1. Clinical Overview
Edaravone is a potent, synthetic, lipophilic free radical scavenger and antioxidant. It is a pyrazolone derivative specifically indicated for the treatment of Amyotrophic Lateral Sclerosis (ALS) and acute ischemic stroke. In the Indian context, its primary approved use is for ALS, where it is believed to slow the decline in physical function by mitigating oxidative stress, a key contributor to motor neuron degeneration. It is administered as a slow intravenous infusion.
| Onset | Duration | Bioavailability |
|---|---|---|
| Pharmacological effects begin during infusion, but clinical benefits in ALS are observed over weeks to months of treatment. | The pharmacological effect is transient, necessitating repeated dosing. The clinical treatment effect in ALS is sustained over the course of the cyclical treatment regimen. | 100% for intravenous administration. |
2. Mechanism of Action
Edaravone exerts its neuroprotective effects by scavenging a variety of free radicals, including hydroxyl radicals, peroxyl radicals, and peroxynitrite. In ALS, oxidative stress is implicated in the pathogenesis of motor neuron injury. By inhibiting lipid peroxidation and reducing oxidative damage to vascular endothelial cells and neuronal cells, edaravone is believed to slow the progression of functional decline.
3. Indications & Uses
- Amyotrophic Lateral Sclerosis (ALS)
4. Dosage & Administration
Adult Dosage: For ALS: 60 mg (i.e., 40 mL of the 1.5 mg/mL solution) administered as a 60-minute intravenous infusion once daily. Treatment is cyclical: Initial cycle: daily for 14 days, followed by a 14-day drug-free period. Subsequent cycles: daily for 10 days out of 14-day periods, followed by 14-day drug-free periods.
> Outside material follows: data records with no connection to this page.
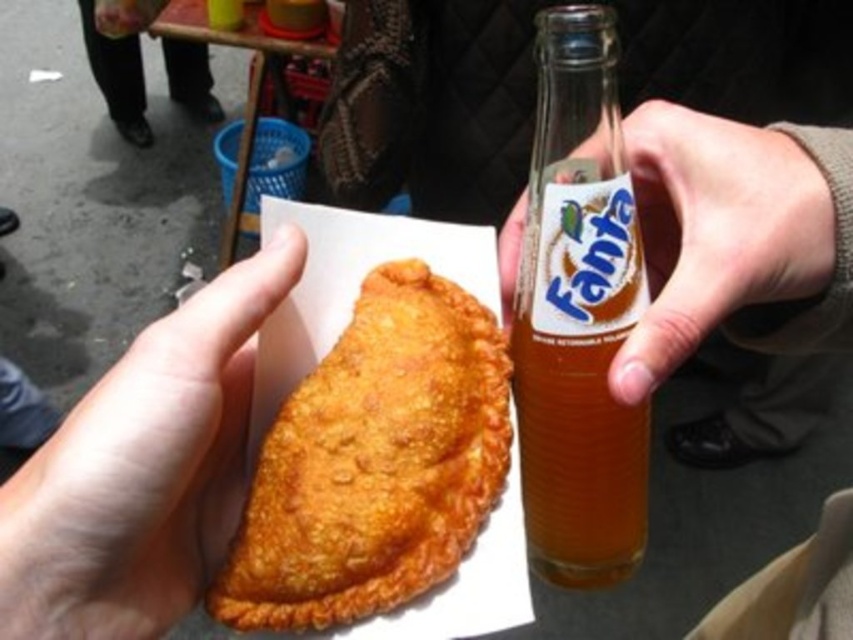 Based on the photo, can you confirm if golden fried pastry at center is positioned below brown leather pants at lower center?

Correct, golden fried pastry at center is located below brown leather pants at lower center.

Who is positioned more to the right, golden fried pastry at center or brown leather pants at lower center?

golden fried pastry at center is more to the right.

What do you see at coordinates (143, 468) in the screenshot? I see `golden fried pastry at center` at bounding box center [143, 468].

Locate an element on the screen. golden fried pastry at center is located at coordinates (143, 468).

Which is in front, point (547, 349) or point (212, 106)?

Point (547, 349)

Measure the distance between point (614, 65) and camera.

Point (614, 65) is 13.33 inches from camera.

In order to click on translucent glass bottle at center in this screenshot , I will do `click(578, 314)`.

Which is in front, point (292, 554) or point (102, 499)?

Point (102, 499) is in front.

Which is below, golden crispy empanada at center or golden fried pastry at center?

golden crispy empanada at center is below.

Find the location of a particular element. golden crispy empanada at center is located at coordinates (375, 461).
Administration: Must be diluted before infusion. Withdraw 40 mL (60 mg) of edaravone injection (1.5 mg/mL) and add to 100 mL of 0.9% Sodium Chloride Injection, USP. Administer via controlled intravenous infusion pump over 60 minutes. Do not mix with other medications. Inspect for particulate matter and discoloration before use. Use immediately after preparation.
5. Side Effects
Common side effects may include:
- Contusion
- Gait disturbance
- Headache
- Dermatitis
- Eczema
- Fatigue
- Increased blood creatine phosphokinase (CPK)
6. Drug Interactions
| Drug | Effect | Severity |
|---|---|---|
| Sulfonamides (e.g., Cotrimoxazole) | Increased risk of hypersensitivity reactions due to shared sulfite/sulfa moiety. Potential for cross-reactivity. | Major |
| Other drugs containing sulfites (e.g., some epinephrine, dopamine injections) | Increased risk of sulfite-induced allergic reactions. | Moderate |
| Strong UGT inducers (e.g., Rifampicin, Carbamazepine, Phenytoin) | May increase the metabolism of edaravone, potentially reducing its efficacy. | Moderate |
| Nephrotoxic drugs (e.g., Aminoglycosides, NSAIDs, Vancomycin) | Additive risk of renal impairment. | Moderate |
| Hepatotoxic drugs (e.g., Paracetamol high dose, Statins, Azole antifungals) | Additive risk of hepatic injury. | Moderate |
7. Patient Counselling
- Do inform all healthcare providers about all medications you are taking.
- Do report any history of asthma, allergies, or kidney/liver problems before starting treatment.
- Do keep all scheduled infusion appointments for the cyclical therapy to be effective.
- Don't stop or change the treatment schedule without consulting your neurologist.
- Don't receive the infusion if the solution is discolored or contains particles.
8. Toxicology & Storage
Overdose: Limited data. Symptoms may be an extension of pharmacological effects and could include severe hypersensitivity reactions, acute renal failure, hepatic injury, and CNS effects like severe headache or dizziness.
Storage: Store the vials in their original carton at a temperature not exceeding 30°C. Protect from light. Do not freeze. After dilution in 0.9% Sodium Chloride, use immediately. Discard any unused portion. Keep out of reach of children.